Supplementary Appendix 2: Treatment and assessment of missing data

Contents

Statistical methods and notes

Two types of incomplete data

Correction for selection bias of longitudinal cohort

Correction for bias due to loss to follow-up among longitudinal cohort

Sensitivity analysis

Impact of missing data on logistic regression models

Results

Patient flow

Inverse probability weighting so longitudinal cohort reflects unselected hospital cohort

Multiple Imputation

Sensitivity analysis of primary outcomes

Conclusion

Figures

Figure 1a—Patient Flow Diagram (Chart abstraction and patient recruitment)

Figure 1b—Patient Flow Diagram (Patient follow up)

Figure 2: Non-linear but monotonic association between days in hospital and probably of being in longitudinal cohort (knots placed at 2, 7 and 14 days)

Figure 3: Calibration plot of model used to calculate inverse probability weights

Figure 4: Kaplan-Meier curves with and without inverse probability weighting

Fgiure 5: Sensitivity anlaysis of physical recovery

Tables

Table 1: Baseline Characteristics of Study Patients (Completers vs. LTFU)

Table 2: Clinical outcomes (Completers vs. LTFU)

Table 3: Logistic model used to derive probability of patients being in longitudinal cohort.

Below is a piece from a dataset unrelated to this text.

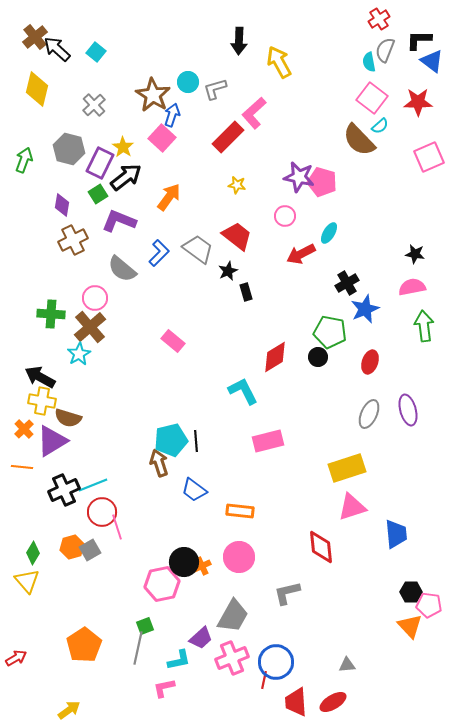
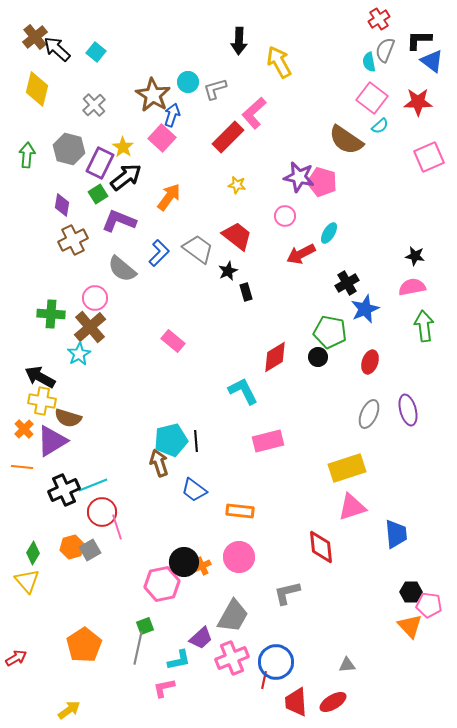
brown semicircle at (359, 140): moved 13 px left; rotated 12 degrees counterclockwise
green arrow at (24, 160): moved 3 px right, 5 px up; rotated 15 degrees counterclockwise
black star at (415, 254): moved 2 px down
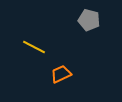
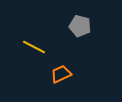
gray pentagon: moved 9 px left, 6 px down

Table 4: Logistic regression models predicting 12-month Physical Recovery after applying inverse probability weighting

Table 5: Logistic regression models predicting 12-month survival after applying inverse probability weighting

Table 6: Linear regression models predicting 12-month SF-36 physical function scores among survivors after applying inverse probability weighting

Table 7: Pearson correlation matrix:

Table 8: Estimates of 12 month PF recovery rate with 95% confidence intervals.

References

Statistical methods and notes

Two types of incomplete data

There are two sources of incomplete data in this study that could potentially bias estimates of the 12-month mortality and physical functioning (PF) recovery rates. Firstly, the longitudinal cohort required consent and active participation of the family members and was thus a selected group and potentially not representative of the target population of all patients at least 80 years old admitted to an ICU for at least 24 hours. For example, patients actively dying, patients in the ICU for a short period, and patients who did not have caregivers present early in their stay may have been less likely to be enrolled in the longitudinal cohort. Secondly, 17% of patients in the longitudinal cohort were lost to follow-up before the primary 12-month assessment. The survival status and PF recovery status are unknown in these patients and it is conceivable that these data are not missing at random (NMAR). We had a few mechanisms to determine mortality and once a patient was known to have died their 12-month mortality and PF recovery status were known for all future time points. For this reason, one might argue that the survival rate and PF recovery rate may be higher in the patients with missing outcome. On the other hand, among patients discharged alive from the hospital, follow-up required us to contact the patient or caregiver and it is conceivable that it was more difficult to make contact with a caregiver when the patient had died. As a result, it is uncertain as to which direction any bias, if present, is most likely to take.

The dataset is virtually complete (<0.5% missing) for baseline and hospital data on all patients in the longitudinal cohort. We have baseline and hospital information (but not follow-up outcomes) on a hospital cohort which is an unselected representative sample of our target population at the 22 participating ICUs. The hospital cohort data were collected by chart review for all consecutive patients over 80 admitted to the participating centres until enrolment was stopped at individual centres due to budgetary constraints. Enrolment in the hospital cohort was unrelated to any patient or hospital characteristics other than admission date. Therefore, we believe that the hospital cohort is a random sample of the target population of patients at least 80 years old and in the ICU for > 24 hours.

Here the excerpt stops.